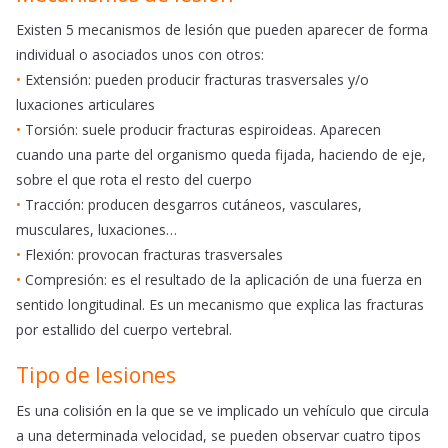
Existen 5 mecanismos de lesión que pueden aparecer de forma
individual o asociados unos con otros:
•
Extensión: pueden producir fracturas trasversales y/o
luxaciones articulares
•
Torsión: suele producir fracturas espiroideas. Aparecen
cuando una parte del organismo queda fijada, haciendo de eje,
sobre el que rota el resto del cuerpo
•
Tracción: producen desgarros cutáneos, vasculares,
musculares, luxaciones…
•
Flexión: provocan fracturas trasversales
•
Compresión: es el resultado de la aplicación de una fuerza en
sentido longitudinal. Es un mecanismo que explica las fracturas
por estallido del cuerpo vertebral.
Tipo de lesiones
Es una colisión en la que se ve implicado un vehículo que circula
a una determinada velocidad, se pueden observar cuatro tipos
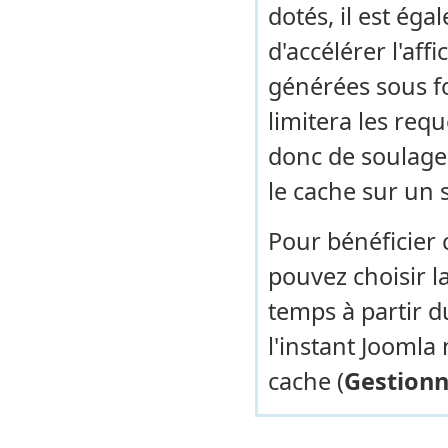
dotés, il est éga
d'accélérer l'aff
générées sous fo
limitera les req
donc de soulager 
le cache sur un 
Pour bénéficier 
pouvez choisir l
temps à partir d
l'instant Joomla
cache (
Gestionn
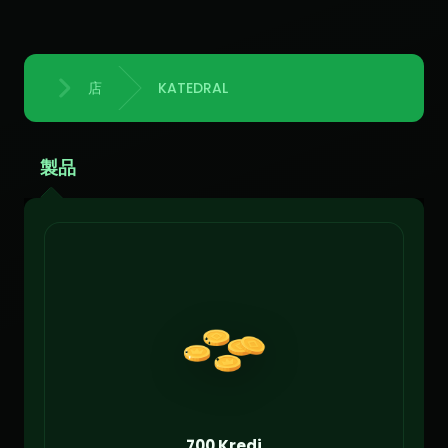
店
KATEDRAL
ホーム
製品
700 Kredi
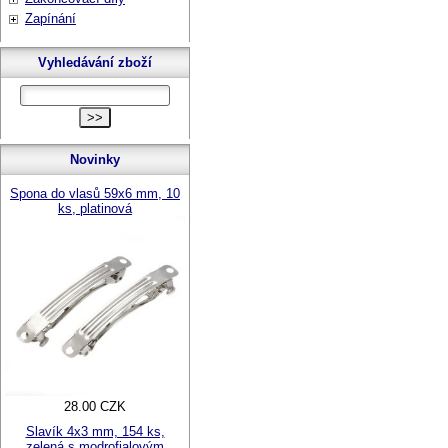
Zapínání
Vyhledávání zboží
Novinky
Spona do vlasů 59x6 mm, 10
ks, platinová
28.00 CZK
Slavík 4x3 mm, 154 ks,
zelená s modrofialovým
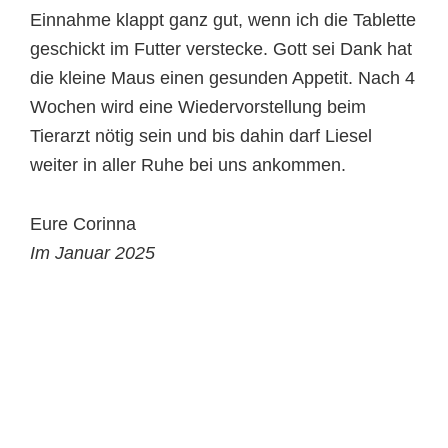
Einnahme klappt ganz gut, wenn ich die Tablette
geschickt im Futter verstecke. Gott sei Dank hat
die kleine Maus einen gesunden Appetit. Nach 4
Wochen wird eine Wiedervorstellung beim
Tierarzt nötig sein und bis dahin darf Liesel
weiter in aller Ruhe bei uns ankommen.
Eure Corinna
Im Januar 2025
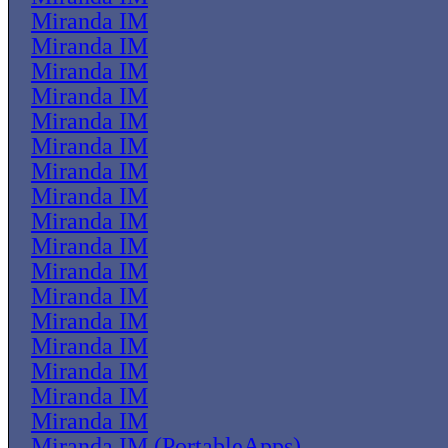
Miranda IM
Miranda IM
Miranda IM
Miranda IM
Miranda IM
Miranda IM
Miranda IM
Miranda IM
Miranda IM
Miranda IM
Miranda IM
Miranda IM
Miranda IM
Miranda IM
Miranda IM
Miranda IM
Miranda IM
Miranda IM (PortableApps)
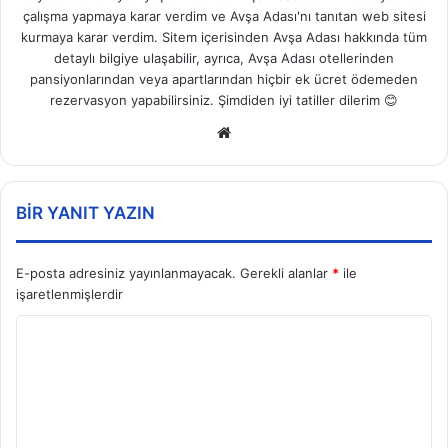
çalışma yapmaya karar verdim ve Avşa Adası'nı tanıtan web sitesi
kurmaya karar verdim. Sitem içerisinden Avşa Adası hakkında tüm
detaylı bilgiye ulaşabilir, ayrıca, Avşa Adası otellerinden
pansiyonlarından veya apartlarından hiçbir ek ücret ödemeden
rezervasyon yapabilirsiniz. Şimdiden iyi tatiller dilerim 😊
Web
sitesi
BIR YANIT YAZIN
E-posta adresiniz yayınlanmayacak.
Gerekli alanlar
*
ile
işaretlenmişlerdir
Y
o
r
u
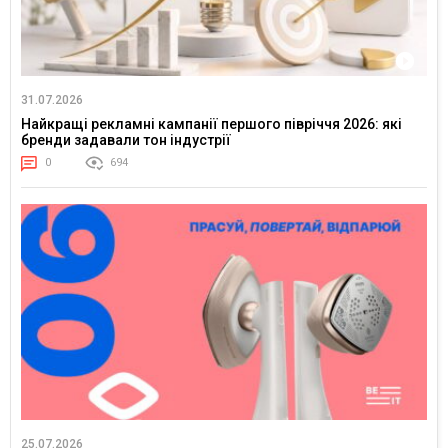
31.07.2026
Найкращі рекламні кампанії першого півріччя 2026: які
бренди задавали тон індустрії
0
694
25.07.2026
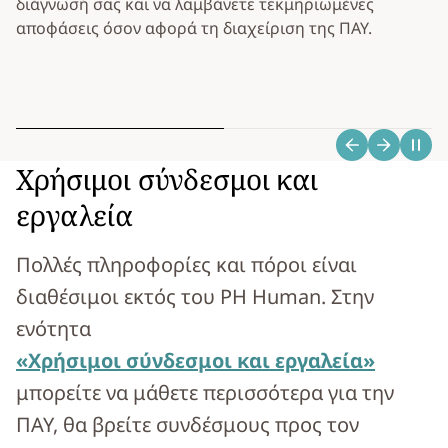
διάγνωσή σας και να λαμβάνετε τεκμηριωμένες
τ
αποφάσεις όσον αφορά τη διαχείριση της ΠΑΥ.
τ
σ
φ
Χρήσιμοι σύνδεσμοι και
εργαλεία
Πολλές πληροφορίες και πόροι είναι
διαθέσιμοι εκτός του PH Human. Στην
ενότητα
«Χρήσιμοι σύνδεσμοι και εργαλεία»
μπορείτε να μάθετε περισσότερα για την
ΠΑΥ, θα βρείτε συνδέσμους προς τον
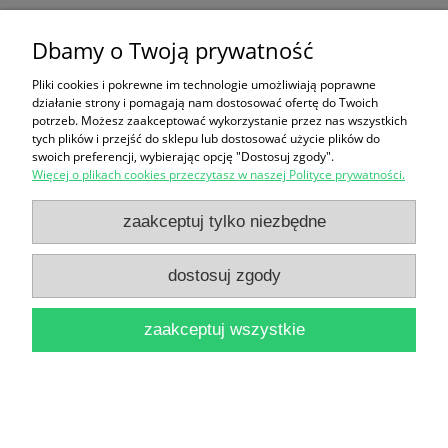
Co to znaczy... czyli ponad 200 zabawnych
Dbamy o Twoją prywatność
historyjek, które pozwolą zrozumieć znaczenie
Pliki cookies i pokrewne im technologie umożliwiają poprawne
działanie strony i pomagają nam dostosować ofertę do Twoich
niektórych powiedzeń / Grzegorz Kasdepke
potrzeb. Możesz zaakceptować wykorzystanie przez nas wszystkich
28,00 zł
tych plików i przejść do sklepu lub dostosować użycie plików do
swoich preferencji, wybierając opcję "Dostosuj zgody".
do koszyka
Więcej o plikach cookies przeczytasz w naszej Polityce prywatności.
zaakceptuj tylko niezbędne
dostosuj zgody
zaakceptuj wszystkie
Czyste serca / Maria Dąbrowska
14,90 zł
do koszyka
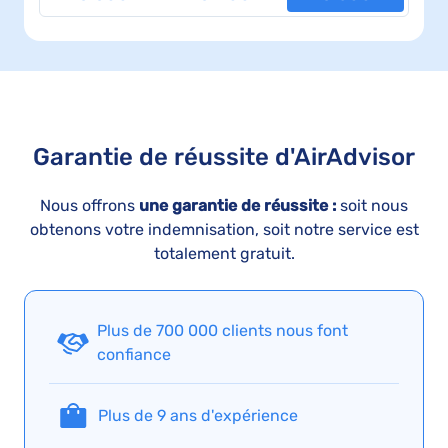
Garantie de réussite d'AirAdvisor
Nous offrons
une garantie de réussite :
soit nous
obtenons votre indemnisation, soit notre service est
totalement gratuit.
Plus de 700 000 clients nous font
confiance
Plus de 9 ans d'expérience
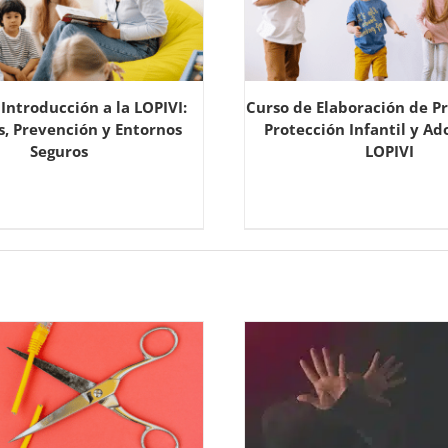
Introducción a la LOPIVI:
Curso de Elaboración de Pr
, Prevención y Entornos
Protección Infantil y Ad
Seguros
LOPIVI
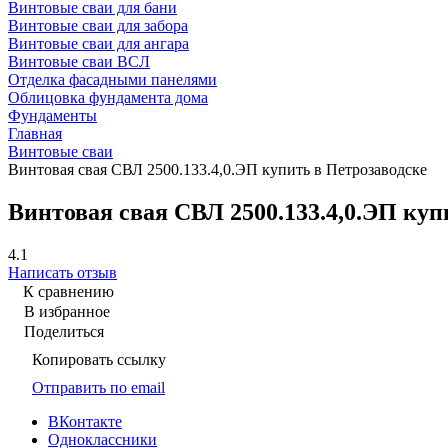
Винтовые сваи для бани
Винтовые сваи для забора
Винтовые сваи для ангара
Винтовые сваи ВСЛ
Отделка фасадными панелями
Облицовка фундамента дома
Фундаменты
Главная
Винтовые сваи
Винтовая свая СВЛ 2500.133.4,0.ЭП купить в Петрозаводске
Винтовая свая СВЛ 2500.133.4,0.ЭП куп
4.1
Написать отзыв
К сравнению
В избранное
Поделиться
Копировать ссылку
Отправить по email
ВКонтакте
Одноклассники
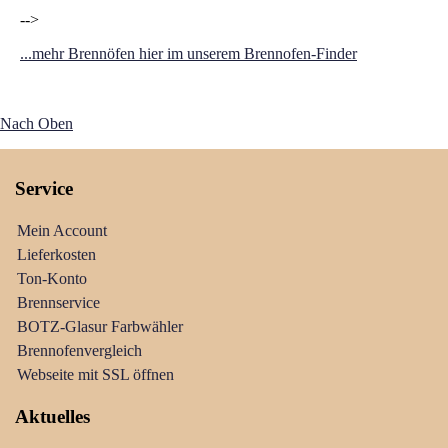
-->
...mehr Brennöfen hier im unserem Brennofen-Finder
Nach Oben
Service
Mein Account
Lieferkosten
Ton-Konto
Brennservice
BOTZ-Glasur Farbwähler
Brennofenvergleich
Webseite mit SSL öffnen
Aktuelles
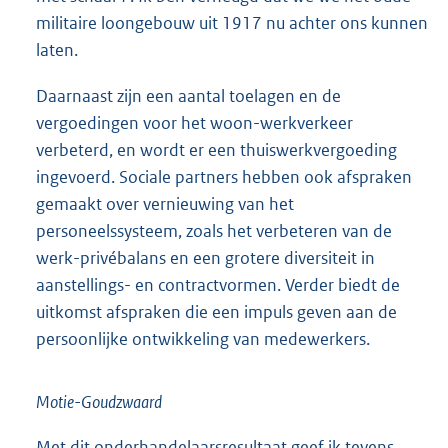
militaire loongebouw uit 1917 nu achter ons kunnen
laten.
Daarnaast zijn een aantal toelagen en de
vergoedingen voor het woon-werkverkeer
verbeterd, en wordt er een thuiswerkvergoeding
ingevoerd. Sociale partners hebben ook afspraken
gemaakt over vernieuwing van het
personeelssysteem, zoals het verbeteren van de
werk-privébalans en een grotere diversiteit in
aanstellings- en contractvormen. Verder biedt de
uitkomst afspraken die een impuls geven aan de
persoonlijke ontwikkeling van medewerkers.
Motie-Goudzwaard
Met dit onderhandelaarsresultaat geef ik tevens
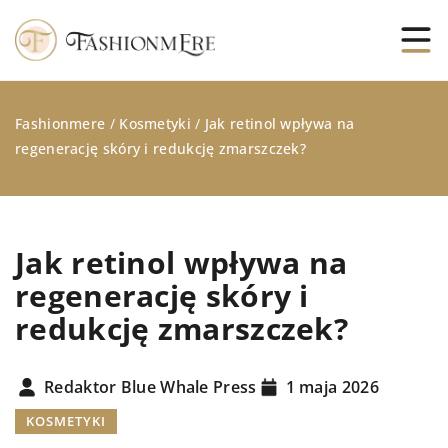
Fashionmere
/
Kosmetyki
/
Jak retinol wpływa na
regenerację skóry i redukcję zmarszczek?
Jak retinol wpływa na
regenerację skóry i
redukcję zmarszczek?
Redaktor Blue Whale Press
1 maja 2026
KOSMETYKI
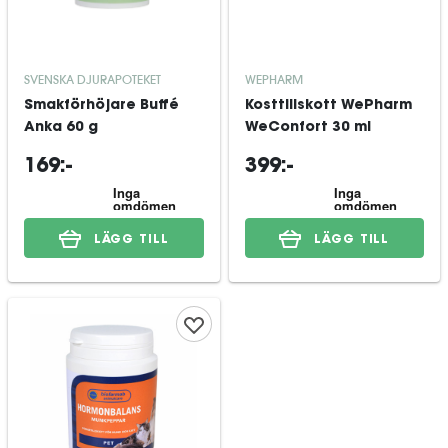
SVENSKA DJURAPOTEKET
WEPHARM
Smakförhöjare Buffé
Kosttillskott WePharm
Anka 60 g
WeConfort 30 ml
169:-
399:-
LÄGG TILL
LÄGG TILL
——
> Exercise prompt:
Each line above that has the word "zaakceptuj" must be copied.

> Solution for this problem:
zaakceptuj tylko niezbędne
zaakceptuj wszystkie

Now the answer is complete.